Уже при выезде из города его окликнул протоколист Трифон, или Айчувак.

— Хлопуша? Куда?.. Среди бела дня уйти хочешь!..

— Небось. Отпускную имею. Гонцом пущен за бездельником Емелькой... Заутро доставлю сюда живым, и пятьсот рублев отсчитают.

— Чего брехать-то зря?..

— Ей-ей. От губернатора в порученье. Ныне ввечеру посажу названца к себе в мошну, якобы цидулю, и привезу.

— Врешь же, собака!

Хлопуша расхохотался.

— Стало, в есаулы выйдешь там.

— Подымай выше! Калмыцкое благородье. В генералы и губернаторы.

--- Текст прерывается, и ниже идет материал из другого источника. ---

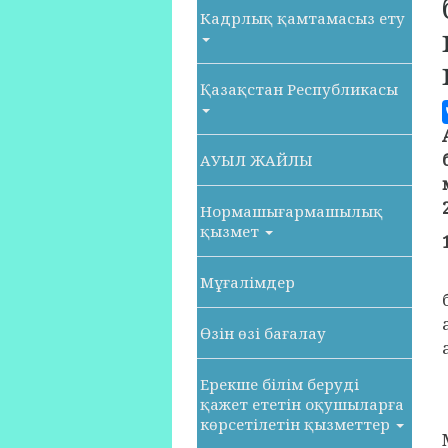
Кадрлық қамтамасыз ету
Қазақстан Республикасы
АУЫЛ ЖАЙЛЫ
Нормашығармашылық
қызмет
Мұғалімдер
Өзін өзі бағалау
Ерекше білім беруді
қажет ететін оқушыларға
көрсетілетін қызметтер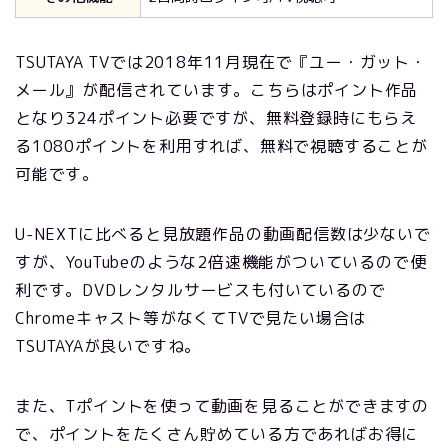
TSUTAYA TVでは
2018
年11月現在で『ユー・ガット・
メール』が配信されています。こちらはポイント作品
となり324ポイント必要ですが、無料登録時にもらえ
る1080ポイントを利用すれば、無料で視聴することが
可能です。
U-NEXTに比べると見放題作品の動画配信数は少ないで
すが、YouTubeのような2倍速機能がついているので便
利です。DVDレンタルサービスも付いているので
Chromeキャスト等がなくてTVで見たい場合は
TSUTAYAが良いですね。
また、Tポイントを使って動画を見ることができますの
で、ポイントをたくさん貯めている方であればお得に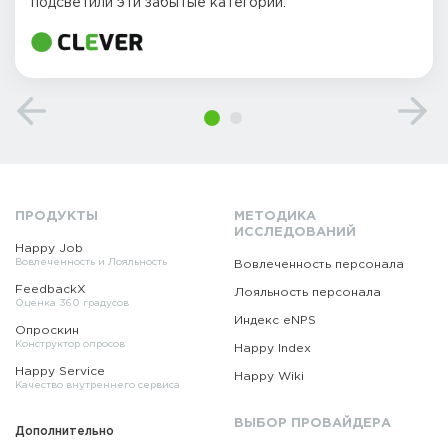
подсветили эти забытые категории.
ПРОДУКТЫ
МЕТОДИКА
ИССЛЕДОВАНИЙ
Happy Job
Вовлеченность и Лояльность
Вовлеченность персонала
FeedbackX
Лояльность персонала
Оценка 360 градусов
Индекс eNPS
Опроскин
Конструктор опросов
Happy Index
Happy Service
Happy Wiki
Качество внутреннего сервиса
ВЫБОР ПРОВАЙДЕРА
Дополнительно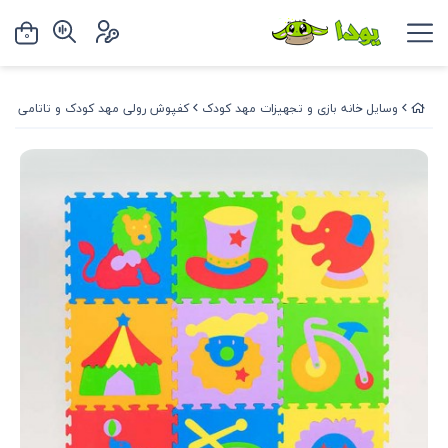
0
وسایل خانه بازی و تجهیزات مهد کودک
کفپوش رولی مهد کودک و تاتامی
کف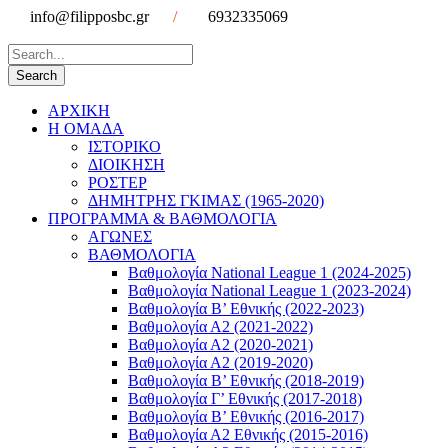
info@filipposbc.gr
/
6932335069
ΑΡΧΙΚΗ
Η ΟΜΑΔΑ
ΙΣΤΟΡΙΚΟ
ΔΙΟΙΚΗΣΗ
ΡΟΣΤΕΡ
ΔΗΜΗΤΡΗΣ ΓΚΙΜΑΣ (1965-2020)
ΠΡΟΓΡΑΜΜΑ & ΒΑΘΜΟΛΟΓΙΑ
ΑΓΩΝΕΣ
ΒΑΘΜΟΛΟΓΙΑ
Βαθμολογία National League 1 (2024-2025)
Βαθμολογία National League 1 (2023-2024)
Βαθμολογία Β’ Εθνικής (2022-2023)
Βαθμολογία Α2 (2021-2022)
Βαθμολογία Α2 (2020-2021)
Βαθμολογία Α2 (2019-2020)
Βαθμολογία B’ Εθνικής (2018-2019)
Βαθμολογία Γ’ Εθνικής (2017-2018)
Βαθμολογία Β’ Εθνικής (2016-2017)
Βαθμολογία Α2 Εθνικής (2015-2016)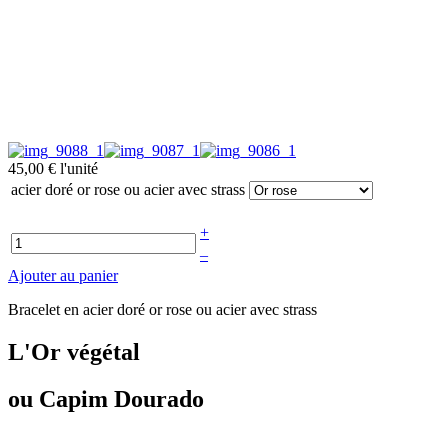
45,00 €
l'unité
acier doré or rose ou acier avec strass
+
–
Ajouter au panier
Bracelet en acier doré or rose ou acier avec strass
L'Or végétal
ou Capim Dourado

А губернатор, сидя в кабинете, призвал секретаря, двух копиистов и дал им работу. Распоряжения Рейнсдорпа, результат советов Таврова и собственных соображений, из которых некоторые давно уж собирался он сделать, заключались в следующем:

1) Все мосты чрез Сакмару сломать и пустить вниз по реке (немедленно).

2) У немногих польских конфедератов, еще не высланных из Оренбурга, отобрать оружие и отправить их в Троицкую крепость под строжайшим присмотром. (Секретно.)

3) Приказать коменданту отрядить партию калмык на сломку и сожженье избы, уцелевшей в предместье, а равно и мишени, находящейся на Казанском тракте.

4) Разночинцев и новобранцев-охотников, заменивших солдат, в содержанье почетного караула у дома его превосходительства, а равно и при некоторых иных зданиях на часы поставляемых — обучить отданью чести при проходе и проезде его превосходительства — надлежащим образом. (Немедленно.)

5) Городскую крепостную артиллерию отдать в заведование (как бывшего артиллериста) действительного статского советника Таврова и прикомандировать к его превосходительству адъютантами господина поручика кирасирского полка барона Риттера и господина подпоручика Алексеевского полка князя Хвалынского.

6) Гарнизонам малых фортеций выслать ордеры о немедленном шествии в Оренбург, рекомендуя начальникам зарывать или потоплять находящиеся в оных тяжести и порох. (Неукоснительно.)

7) Объявить чрез публикацию о награждении в 500 р за представленье вора и бунтовщика Емельки Пугачева живым и 250 мертвым.

Когда копиисты вышли, губернатор спросил кофе и, перетаскивая из молочника жирные пенки в чашку, сказал по-немецки самому себе:

— Да! Управлять обширным краем, объятым пламенем бунта, не легко, а очень, очень трудно!

— Да! Но не для тебя! — был ответ его чистой совести.